(Extracted data entries)
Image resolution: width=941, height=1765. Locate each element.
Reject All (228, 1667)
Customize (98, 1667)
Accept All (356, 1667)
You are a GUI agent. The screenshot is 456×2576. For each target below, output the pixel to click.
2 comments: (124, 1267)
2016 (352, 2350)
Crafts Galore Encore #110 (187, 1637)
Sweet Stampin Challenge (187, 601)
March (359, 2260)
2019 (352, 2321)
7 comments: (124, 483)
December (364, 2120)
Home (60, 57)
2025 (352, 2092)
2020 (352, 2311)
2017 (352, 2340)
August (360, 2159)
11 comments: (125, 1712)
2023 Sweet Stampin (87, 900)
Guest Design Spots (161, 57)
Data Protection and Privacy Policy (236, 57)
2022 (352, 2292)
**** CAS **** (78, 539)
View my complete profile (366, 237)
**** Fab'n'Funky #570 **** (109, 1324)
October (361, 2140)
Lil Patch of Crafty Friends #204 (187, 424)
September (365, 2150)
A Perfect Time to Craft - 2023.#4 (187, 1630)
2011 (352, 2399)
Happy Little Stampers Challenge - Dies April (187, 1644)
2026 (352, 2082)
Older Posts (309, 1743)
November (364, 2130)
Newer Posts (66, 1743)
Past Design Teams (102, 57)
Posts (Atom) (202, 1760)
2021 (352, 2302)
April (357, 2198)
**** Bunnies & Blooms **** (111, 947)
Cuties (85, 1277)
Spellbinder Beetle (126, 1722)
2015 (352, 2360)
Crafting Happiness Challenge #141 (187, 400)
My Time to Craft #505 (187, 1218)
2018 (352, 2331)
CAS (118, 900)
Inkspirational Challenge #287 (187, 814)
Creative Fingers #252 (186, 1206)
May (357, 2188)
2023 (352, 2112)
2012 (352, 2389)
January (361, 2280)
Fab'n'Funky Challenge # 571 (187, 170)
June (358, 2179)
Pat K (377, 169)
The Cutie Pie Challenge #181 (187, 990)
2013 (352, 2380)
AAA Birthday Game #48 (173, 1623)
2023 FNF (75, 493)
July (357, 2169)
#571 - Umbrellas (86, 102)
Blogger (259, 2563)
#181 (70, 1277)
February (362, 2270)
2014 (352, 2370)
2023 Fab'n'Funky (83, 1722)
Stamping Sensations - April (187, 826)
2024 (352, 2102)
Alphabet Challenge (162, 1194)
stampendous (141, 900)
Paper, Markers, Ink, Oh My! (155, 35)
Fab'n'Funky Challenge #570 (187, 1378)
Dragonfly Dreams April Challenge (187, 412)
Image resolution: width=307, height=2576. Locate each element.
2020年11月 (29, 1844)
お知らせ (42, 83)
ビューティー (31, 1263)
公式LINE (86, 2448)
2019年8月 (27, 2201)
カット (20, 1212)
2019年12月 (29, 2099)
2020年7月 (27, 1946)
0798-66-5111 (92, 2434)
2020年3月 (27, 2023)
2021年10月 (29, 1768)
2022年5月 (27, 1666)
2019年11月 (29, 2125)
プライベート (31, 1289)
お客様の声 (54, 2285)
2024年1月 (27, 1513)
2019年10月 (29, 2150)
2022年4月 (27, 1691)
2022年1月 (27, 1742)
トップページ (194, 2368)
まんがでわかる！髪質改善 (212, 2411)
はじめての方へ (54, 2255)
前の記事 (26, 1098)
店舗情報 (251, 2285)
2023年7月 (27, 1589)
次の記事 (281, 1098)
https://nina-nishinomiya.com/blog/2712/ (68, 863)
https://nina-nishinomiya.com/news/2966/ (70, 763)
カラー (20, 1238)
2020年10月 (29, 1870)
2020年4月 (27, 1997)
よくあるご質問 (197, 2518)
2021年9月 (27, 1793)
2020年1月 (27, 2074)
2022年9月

- HOW TO COMPLETE THIS TASK -
Within the entries, find all lines that contain "nishinomiya" and copy each one.

- ANSWER FOR THE TASK -
https://nina-nishinomiya.com/blog/2712/ (68, 863)
https://nina-nishinomiya.com/news/2966/ (70, 763)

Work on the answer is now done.